McLellan coach of the year last year? Are you kidding. This guy is the most underachieving coach around. This team should have won the Cup last year and the two years previous to that. Every game we would have a period when the team just completely collapsed and went into panic mode in its own end. This has actually been remedied somewhat, but we still let other teams crash our net at will. Dallas' 3rd goal last night wasn't an isolated instance.
Problems the Sharks have now which can be blamed on the coach are not hard to see.
1. They just do not protect their goalie from other teams crashing.
2. This system that doesn't work. No forecheck. Give up the opposing blue line and allow the other team to break out of their zone with no opposition. When in the other team's zone, just cycle it and cycle it to death. No one sets up in front and we end up with lots of long shots which the opposing goalie sees with no problem. Then no one crashes.
3. Frequent mental lapses including repeated bad passes by Thornton & Burns, icings because players don't bother to cross the center line before dumping the puck in, on the fly line changes when the other team has the puck in the neutral zone, etc.
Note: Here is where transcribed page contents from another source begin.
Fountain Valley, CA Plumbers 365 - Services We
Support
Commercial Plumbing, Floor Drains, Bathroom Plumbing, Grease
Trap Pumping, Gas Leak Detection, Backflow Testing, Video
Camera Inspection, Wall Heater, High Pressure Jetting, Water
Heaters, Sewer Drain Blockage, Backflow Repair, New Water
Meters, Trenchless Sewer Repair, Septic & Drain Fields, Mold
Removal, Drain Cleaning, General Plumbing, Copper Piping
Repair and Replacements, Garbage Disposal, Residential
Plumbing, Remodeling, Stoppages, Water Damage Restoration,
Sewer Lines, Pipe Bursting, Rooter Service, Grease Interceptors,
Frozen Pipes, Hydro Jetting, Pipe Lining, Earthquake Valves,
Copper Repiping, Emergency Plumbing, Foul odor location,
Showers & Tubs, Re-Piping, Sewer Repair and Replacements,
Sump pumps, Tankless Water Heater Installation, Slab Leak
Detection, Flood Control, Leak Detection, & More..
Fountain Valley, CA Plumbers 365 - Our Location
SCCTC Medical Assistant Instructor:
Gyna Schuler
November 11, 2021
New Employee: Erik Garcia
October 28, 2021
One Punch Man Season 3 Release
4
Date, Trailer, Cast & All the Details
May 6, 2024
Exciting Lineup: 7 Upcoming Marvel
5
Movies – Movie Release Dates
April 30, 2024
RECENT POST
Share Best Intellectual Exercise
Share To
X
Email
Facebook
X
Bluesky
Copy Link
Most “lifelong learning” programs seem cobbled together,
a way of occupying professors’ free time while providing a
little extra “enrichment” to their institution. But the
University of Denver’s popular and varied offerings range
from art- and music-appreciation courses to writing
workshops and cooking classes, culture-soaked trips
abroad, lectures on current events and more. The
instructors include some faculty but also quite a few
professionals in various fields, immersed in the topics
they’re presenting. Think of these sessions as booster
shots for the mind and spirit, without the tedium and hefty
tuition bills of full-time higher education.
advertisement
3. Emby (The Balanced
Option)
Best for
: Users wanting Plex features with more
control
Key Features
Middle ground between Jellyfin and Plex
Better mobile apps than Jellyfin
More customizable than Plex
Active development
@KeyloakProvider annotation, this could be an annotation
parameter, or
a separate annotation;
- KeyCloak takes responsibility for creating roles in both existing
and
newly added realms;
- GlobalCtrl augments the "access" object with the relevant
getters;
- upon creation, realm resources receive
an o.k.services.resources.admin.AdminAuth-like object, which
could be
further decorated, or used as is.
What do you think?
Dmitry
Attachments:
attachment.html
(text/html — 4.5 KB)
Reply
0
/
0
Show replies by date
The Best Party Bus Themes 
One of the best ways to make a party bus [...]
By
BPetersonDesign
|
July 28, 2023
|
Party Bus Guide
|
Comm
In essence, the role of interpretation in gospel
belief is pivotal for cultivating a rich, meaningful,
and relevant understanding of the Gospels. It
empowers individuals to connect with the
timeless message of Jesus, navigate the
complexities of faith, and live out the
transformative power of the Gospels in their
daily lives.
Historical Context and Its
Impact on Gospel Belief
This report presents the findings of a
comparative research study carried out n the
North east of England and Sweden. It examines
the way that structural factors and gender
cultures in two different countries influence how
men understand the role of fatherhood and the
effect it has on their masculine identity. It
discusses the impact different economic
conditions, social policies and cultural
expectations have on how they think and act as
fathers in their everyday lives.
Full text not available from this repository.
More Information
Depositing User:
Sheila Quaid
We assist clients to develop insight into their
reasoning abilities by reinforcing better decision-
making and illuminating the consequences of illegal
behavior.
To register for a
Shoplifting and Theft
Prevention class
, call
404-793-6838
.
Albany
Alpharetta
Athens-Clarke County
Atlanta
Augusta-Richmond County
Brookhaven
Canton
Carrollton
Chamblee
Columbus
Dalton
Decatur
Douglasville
4. Stupid decisions regarding player selection for shootouts.
5. No intensity.
1. 6 bruisers on the blueline doesn't do a lot. Toronto tried it, results not so good. Every team has other teams crash against it.
2. They run a 2-1-2 forecheck frequently. That is aggressive. They have implemented a lot more 1-2-2 this year. Also intermittently aggressive on holding the blueline, but stifled when then forecheck ends up 3 low. 3 low on the forecheck happens frequently and the dmen have to back off.
3. No issue with turnover problems. Probably the most efficient line changes in the league.
4. Not addressing this one.
5. Coaches cannot forever be the motivators. It wears thin quickly. Plus, every team has slumps in intensity. With the reads on intensity that I see posted on this board, I really wonder what some are watching.
Learning curve. He got slapped by a master of line matching in his first year on the job. Most of his issues since have not been matchups and he is creative in that regard.
Learning curve. He got slapped by a master of line matching in his first year on the job. Most of his issues since have not been matchups and he is creative in that regard.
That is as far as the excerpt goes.